Collect each line of the entries that holds the string "Style".

** RECORDS SHOWN follows **

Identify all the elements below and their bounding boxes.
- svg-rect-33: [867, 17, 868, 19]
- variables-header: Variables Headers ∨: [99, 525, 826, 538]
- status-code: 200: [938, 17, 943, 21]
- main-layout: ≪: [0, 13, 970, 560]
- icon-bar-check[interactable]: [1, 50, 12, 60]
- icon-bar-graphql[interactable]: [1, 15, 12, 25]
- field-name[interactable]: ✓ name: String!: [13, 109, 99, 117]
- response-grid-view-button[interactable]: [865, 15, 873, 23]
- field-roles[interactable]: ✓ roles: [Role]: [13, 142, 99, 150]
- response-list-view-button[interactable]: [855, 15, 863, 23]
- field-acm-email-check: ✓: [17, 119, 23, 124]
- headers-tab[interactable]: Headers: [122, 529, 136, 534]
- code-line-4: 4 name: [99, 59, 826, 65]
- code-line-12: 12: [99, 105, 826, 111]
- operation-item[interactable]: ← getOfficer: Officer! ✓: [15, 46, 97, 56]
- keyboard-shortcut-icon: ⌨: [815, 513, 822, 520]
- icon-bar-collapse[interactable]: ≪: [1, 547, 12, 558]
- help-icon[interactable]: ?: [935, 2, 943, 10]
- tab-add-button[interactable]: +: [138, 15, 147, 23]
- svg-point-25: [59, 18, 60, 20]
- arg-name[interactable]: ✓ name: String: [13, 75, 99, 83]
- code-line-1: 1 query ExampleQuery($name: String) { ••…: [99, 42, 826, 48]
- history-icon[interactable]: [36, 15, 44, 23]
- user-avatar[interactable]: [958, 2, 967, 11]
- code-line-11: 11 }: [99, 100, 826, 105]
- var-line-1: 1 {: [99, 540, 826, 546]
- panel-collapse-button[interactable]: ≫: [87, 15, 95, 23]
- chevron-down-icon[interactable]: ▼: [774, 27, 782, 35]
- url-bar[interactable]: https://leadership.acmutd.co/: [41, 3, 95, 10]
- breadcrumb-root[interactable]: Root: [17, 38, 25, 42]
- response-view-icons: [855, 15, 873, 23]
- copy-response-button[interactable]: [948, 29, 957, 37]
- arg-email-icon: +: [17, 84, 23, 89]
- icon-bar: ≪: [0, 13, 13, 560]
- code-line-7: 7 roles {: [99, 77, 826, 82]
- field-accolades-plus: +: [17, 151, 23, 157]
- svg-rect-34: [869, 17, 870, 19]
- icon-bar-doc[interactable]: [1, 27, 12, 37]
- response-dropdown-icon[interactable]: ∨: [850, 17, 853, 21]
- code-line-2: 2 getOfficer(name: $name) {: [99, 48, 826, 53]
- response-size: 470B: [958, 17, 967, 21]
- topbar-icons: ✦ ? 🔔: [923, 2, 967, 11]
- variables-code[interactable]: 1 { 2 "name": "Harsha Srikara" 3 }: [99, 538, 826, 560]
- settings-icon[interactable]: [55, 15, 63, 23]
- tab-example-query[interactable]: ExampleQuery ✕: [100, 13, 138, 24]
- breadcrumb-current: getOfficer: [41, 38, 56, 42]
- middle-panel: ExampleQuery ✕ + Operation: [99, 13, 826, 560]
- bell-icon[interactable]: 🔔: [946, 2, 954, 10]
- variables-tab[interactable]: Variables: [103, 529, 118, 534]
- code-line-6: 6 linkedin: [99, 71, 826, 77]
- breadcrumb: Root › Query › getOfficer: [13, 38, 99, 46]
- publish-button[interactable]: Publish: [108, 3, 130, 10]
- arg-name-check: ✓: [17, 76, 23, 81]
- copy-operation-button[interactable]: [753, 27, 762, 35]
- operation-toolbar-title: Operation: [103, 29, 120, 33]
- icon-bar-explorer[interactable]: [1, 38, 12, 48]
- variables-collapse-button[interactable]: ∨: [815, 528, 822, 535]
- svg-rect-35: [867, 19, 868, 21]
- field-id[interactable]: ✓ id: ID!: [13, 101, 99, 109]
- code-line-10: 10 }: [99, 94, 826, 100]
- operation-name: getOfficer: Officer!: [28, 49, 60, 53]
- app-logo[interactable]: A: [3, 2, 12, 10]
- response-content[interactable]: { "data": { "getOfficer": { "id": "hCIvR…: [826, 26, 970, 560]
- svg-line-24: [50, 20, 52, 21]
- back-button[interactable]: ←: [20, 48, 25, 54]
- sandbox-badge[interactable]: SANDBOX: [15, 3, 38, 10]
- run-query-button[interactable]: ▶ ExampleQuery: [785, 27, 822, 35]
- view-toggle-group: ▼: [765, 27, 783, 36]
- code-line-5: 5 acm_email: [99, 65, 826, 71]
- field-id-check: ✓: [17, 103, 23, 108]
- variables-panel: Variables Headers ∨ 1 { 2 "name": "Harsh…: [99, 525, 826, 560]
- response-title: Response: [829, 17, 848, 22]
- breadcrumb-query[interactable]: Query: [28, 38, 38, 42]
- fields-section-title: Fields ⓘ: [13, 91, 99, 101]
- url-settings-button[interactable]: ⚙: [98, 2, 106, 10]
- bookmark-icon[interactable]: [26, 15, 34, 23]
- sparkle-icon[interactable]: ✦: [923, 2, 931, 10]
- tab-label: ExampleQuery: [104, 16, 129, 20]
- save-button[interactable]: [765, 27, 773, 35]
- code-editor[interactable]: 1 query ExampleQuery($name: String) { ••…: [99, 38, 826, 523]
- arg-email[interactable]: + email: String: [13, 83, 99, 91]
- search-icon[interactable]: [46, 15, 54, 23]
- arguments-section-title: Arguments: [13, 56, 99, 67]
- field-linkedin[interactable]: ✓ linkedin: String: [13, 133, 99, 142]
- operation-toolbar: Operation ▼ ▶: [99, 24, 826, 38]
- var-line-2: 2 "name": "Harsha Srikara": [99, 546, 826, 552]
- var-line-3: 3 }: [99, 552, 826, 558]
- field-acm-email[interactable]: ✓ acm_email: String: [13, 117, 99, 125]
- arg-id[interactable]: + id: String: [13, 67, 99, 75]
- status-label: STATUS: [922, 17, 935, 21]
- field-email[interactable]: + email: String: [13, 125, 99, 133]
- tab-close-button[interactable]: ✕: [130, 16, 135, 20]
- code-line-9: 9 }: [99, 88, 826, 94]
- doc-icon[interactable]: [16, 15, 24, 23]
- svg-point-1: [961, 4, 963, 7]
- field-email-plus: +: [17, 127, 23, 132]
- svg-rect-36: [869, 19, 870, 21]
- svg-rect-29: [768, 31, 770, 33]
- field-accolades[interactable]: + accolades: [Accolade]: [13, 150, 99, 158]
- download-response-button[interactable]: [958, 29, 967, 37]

** End of RECORDS SHOWN **
** RECORDS SHOWN follows **

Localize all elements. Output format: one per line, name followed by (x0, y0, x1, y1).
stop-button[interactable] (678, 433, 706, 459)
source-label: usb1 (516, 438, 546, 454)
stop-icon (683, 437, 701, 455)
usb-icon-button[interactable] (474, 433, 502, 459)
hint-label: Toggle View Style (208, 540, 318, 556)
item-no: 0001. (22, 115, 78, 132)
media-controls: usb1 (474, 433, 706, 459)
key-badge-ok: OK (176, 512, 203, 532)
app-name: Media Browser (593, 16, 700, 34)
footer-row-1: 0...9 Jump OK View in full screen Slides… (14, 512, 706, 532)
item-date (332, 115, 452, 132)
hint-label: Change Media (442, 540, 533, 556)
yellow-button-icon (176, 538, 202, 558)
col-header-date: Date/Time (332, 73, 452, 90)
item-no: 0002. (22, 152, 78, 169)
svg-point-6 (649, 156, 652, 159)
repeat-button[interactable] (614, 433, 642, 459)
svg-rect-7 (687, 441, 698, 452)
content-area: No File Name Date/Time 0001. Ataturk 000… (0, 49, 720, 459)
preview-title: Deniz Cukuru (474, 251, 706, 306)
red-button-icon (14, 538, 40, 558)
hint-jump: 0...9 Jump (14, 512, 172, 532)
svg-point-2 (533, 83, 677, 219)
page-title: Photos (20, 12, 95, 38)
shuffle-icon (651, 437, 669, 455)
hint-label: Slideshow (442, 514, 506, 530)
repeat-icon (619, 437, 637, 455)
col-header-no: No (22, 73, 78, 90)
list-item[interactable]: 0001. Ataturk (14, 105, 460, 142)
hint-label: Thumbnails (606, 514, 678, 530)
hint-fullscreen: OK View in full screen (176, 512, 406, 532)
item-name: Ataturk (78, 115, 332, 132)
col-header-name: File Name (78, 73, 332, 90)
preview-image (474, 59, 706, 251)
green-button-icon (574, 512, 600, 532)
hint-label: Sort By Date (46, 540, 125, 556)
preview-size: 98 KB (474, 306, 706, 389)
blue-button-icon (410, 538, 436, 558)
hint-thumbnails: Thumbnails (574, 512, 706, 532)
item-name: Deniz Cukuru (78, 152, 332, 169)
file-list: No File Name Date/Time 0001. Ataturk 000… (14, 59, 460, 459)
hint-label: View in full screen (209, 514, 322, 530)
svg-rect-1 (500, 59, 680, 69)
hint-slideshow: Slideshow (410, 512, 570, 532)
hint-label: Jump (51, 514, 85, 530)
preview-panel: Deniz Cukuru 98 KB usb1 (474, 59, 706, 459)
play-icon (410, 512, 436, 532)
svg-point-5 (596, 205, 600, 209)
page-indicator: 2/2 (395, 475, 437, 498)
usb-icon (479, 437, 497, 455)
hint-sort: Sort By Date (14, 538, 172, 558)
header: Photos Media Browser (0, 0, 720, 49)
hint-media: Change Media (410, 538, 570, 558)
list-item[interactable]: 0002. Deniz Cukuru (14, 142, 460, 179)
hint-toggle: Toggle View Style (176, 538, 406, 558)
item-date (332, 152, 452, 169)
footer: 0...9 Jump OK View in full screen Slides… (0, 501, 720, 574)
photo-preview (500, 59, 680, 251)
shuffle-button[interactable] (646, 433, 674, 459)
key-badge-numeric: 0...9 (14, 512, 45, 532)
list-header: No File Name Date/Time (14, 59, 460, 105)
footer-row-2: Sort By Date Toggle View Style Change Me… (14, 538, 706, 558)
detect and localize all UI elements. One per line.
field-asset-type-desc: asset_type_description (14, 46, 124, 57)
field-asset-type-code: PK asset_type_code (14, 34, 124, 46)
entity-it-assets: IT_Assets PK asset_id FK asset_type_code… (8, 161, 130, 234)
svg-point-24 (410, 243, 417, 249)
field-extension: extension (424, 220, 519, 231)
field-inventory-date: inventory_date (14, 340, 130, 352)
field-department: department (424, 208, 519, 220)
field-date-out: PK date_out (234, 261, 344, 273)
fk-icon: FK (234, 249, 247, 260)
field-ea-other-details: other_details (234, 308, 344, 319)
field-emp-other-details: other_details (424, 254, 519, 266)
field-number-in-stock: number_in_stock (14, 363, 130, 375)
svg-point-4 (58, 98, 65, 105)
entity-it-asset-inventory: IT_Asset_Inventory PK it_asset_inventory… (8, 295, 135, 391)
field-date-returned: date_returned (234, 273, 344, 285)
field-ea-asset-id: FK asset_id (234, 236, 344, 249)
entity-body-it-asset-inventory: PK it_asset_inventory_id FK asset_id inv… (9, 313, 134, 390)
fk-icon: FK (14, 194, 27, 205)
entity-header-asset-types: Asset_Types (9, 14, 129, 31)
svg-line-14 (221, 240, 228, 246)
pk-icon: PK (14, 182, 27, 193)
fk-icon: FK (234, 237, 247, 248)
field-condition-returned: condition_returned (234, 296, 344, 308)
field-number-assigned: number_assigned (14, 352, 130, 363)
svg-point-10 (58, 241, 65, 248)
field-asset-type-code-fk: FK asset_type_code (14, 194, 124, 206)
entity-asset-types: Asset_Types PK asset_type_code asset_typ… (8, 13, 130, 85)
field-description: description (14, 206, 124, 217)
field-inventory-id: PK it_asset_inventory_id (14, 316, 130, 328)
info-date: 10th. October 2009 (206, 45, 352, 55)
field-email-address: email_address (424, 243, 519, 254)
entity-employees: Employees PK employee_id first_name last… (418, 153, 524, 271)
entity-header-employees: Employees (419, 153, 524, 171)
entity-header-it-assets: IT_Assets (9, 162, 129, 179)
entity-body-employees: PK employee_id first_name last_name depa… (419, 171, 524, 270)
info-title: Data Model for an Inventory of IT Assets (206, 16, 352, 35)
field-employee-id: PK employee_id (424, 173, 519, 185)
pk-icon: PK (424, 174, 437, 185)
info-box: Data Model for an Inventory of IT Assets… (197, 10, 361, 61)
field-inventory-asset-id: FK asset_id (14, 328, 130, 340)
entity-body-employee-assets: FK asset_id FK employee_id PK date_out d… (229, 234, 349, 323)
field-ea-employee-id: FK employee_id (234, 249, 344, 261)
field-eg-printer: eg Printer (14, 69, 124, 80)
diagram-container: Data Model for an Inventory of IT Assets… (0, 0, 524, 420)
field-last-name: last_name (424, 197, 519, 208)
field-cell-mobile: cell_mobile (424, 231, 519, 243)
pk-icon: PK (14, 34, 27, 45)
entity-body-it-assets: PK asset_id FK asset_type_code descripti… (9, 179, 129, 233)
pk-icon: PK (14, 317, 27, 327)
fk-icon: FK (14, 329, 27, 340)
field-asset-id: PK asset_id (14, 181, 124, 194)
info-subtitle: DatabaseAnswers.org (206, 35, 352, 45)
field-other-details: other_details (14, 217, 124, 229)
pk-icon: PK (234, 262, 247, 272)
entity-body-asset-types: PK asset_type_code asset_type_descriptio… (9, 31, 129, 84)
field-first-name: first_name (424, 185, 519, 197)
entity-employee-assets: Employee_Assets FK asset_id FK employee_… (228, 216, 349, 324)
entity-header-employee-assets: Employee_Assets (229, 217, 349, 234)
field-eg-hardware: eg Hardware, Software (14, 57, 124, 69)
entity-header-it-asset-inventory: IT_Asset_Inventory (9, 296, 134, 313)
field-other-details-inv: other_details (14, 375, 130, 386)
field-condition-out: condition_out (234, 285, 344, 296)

** End of RECORDS SHOWN **
** RECORDS SHOWN follows **

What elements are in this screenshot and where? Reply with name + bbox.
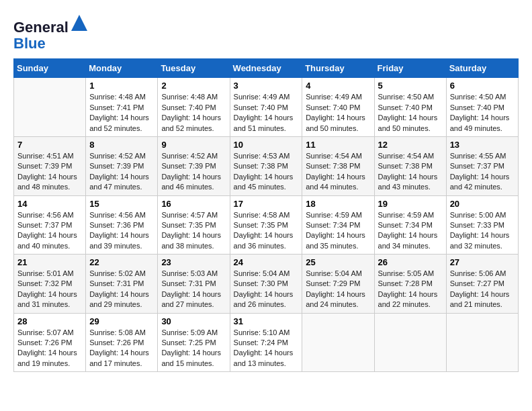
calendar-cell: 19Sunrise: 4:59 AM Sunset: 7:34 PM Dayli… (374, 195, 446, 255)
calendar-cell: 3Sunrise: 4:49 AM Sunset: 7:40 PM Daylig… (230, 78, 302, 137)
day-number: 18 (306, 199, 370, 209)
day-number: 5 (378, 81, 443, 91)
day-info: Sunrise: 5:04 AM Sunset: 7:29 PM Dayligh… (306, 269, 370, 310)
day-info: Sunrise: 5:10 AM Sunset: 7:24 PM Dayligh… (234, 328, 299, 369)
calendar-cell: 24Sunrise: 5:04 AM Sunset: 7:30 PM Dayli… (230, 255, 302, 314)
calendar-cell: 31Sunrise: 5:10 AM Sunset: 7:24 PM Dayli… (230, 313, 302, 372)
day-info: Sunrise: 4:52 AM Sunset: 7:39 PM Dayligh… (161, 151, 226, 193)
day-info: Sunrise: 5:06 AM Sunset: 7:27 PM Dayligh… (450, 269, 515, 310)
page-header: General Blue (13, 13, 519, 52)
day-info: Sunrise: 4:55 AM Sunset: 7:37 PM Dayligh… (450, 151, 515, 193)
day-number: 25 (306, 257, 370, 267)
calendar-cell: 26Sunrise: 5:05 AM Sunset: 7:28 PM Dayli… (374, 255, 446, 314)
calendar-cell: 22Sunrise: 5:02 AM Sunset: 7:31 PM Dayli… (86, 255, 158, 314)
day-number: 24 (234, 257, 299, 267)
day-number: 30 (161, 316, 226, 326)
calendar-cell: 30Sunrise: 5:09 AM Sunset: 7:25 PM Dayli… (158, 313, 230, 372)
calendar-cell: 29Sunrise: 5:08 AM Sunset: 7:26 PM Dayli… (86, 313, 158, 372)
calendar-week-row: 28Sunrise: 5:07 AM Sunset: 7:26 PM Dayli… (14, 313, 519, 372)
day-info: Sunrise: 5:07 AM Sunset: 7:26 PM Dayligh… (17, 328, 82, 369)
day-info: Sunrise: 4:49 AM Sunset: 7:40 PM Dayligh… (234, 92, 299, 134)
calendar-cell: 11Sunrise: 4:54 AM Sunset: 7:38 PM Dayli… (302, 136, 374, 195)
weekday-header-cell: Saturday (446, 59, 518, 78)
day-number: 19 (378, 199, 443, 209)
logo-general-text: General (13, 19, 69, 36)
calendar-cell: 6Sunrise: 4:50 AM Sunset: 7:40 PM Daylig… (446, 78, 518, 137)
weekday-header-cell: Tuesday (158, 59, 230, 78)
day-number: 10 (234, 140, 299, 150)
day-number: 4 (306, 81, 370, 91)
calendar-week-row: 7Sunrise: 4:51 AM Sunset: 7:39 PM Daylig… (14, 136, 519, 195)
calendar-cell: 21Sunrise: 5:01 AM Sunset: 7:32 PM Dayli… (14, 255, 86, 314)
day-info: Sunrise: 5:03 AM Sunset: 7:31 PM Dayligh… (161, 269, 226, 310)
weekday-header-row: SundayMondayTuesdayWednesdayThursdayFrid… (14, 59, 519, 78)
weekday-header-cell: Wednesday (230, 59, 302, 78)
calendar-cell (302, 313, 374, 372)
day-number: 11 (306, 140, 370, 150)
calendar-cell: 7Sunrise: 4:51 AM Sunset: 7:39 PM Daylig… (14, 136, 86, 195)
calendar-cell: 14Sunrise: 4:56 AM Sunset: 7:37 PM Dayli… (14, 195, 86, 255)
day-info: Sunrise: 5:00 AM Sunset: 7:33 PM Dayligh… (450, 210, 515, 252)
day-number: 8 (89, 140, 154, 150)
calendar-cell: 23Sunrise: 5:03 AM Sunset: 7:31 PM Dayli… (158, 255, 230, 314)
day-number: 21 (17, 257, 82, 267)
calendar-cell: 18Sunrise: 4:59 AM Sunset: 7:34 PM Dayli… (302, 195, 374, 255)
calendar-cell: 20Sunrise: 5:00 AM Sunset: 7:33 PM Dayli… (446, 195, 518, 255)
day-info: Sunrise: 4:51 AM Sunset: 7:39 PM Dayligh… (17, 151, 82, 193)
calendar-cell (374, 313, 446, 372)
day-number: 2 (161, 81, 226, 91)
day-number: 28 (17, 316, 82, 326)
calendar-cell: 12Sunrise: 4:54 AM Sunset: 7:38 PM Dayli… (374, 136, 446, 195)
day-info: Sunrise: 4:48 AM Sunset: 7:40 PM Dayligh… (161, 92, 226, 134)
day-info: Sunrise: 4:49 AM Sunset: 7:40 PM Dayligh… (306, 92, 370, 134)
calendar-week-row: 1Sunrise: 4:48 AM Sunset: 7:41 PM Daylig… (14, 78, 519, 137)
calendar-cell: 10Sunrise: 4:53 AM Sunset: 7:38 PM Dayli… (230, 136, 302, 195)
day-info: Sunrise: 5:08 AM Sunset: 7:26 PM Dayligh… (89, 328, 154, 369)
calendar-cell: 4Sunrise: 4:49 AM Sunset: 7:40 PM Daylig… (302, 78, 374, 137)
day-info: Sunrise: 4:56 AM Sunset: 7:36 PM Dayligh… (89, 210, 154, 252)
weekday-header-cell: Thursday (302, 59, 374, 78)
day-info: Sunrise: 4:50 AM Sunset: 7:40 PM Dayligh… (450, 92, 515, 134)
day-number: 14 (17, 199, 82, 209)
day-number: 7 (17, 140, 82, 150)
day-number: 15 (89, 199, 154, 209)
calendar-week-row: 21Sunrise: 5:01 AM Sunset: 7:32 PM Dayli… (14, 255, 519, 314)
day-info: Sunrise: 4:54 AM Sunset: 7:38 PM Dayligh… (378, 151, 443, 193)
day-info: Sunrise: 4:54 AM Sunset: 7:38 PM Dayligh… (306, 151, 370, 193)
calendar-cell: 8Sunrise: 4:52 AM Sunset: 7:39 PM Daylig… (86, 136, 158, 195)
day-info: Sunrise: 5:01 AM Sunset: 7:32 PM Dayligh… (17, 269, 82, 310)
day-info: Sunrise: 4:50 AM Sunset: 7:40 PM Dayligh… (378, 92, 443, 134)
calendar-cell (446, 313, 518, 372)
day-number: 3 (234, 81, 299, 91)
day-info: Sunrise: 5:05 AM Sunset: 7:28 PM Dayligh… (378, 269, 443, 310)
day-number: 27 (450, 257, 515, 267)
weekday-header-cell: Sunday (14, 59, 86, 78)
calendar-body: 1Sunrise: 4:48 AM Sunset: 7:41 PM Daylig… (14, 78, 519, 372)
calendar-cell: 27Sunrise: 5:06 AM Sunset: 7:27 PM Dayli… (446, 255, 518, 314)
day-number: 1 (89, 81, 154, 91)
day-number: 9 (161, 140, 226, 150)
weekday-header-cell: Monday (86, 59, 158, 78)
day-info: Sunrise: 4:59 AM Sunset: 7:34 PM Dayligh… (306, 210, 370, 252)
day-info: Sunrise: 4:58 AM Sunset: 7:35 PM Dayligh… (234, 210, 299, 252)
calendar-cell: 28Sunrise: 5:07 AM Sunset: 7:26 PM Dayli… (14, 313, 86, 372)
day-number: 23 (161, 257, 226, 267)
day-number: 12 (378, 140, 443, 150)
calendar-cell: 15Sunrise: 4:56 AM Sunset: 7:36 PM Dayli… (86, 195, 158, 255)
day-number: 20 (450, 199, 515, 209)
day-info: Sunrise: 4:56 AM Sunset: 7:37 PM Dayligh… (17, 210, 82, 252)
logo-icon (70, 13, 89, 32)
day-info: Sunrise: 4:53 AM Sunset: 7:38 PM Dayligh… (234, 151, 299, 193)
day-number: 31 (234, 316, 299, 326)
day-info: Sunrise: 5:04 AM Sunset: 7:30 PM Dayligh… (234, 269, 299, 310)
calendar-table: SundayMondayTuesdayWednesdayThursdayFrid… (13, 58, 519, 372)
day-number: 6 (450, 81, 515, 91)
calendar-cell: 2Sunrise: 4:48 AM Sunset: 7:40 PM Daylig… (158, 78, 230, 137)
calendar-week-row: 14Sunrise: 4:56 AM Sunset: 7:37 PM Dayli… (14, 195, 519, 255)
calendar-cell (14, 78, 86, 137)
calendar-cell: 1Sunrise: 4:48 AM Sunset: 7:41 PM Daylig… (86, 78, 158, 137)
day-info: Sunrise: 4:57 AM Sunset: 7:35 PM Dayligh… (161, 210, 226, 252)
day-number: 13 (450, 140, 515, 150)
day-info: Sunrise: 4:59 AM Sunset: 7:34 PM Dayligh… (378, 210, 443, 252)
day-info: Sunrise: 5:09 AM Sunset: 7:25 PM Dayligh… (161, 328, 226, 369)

** End of RECORDS SHOWN **

*TASK SOLUTION*
hint-label: Toggle View Style (208, 540, 318, 556)
hint-toggle: Toggle View Style (176, 538, 406, 558)
footer-row-2: Sort By Date Toggle View Style Change Me… (14, 538, 706, 558)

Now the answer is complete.